- _Work instruction_: Exclude the images and transcribe the entries below precisely.

══ Input material

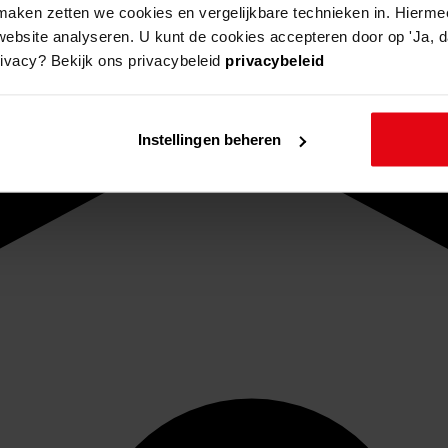
aken zetten we cookies en vergelijkbare technieken in. Hierme
website analyseren. U kunt de cookies accepteren door op 'Ja, da
rivacy? Bekijk ons privacybeleid
privacybeleid
Instellingen beheren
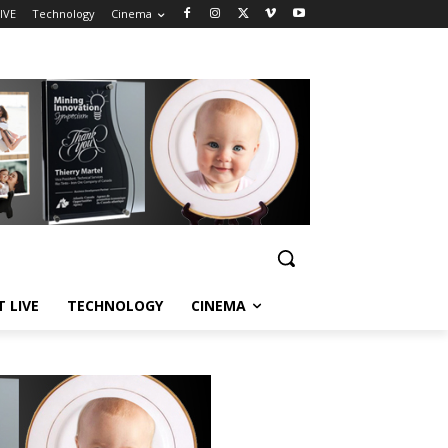
IVE
Technology
Cinema
T LIVE
TECHNOLOGY
CINEMA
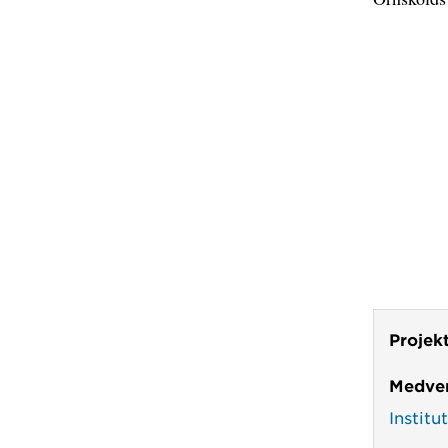
Projek
Medver
Instit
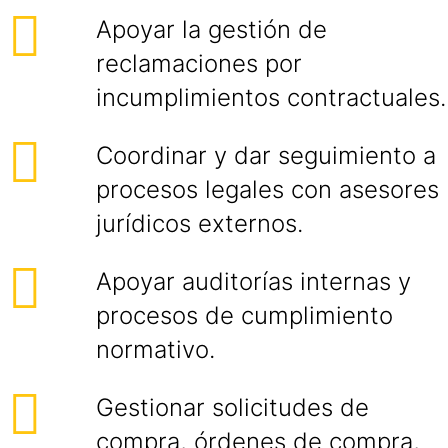
Apoyar la gestión de
reclamaciones por
incumplimientos contractuales.
Coordinar y dar seguimiento a
procesos legales con asesores
jurídicos externos.
Apoyar auditorías internas y
procesos de cumplimiento
normativo.
Gestionar solicitudes de
compra, órdenes de compra,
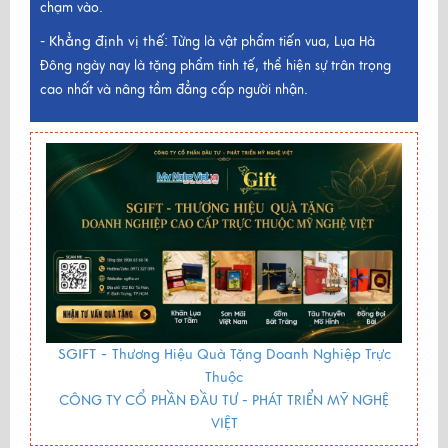
chạm vào.
Khẳng định vị thế:
-
Từng là vật phẩm tiến vua, Lụa Hà
Đông ngày nay là tặng phẩm tinh tế, thể hiện sự trân trọng
cao nhất và nâng tầm đẳng cấp người nhận.
SGIFT -
Thương Hiệu Quà Tặng Doanh Nghiệp Trực
Thuộc
CÔNG TY CỔ PHẦN ĐẦU TƯ - PHÁT TRIỂN MỸ NGHỆ
VIỆT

════

- _Result of this task_:
aken zetten we cookies en vergelijkbare technieken in. Hierme
website analyseren. U kunt de cookies accepteren door op 'Ja, da
rivacy? Bekijk ons privacybeleid
privacybeleid
Instellingen beheren
IVE
Technology
Cinema
T LIVE
TECHNOLOGY
CINEMA
Projek
Medver
Instit
Apoyar la gestión de
reclamaciones por
incumplimientos contractuales.
Coordinar y dar seguimiento a
procesos legales con asesores
jurídicos externos.
Apoyar auditorías internas y
procesos de cumplimiento
normativo.
Gestionar solicitudes de
compra, órdenes de compra,
chạm vào.
Khẳng định vị thế:
-
Từng là vật phẩm tiến vua, Lụa Hà
Đông ngày nay là tặng phẩm tinh tế, thể hiện sự trân trọng
cao nhất và nâng tầm đẳng cấp người nhận.
SGIFT -
Thương Hiệu Quà Tặng Doanh Nghiệp Trực
Thuộc
CÔNG TY CỔ PHẦN ĐẦU TƯ - PHÁT TRIỂN MỸ NGHỆ
VIỆT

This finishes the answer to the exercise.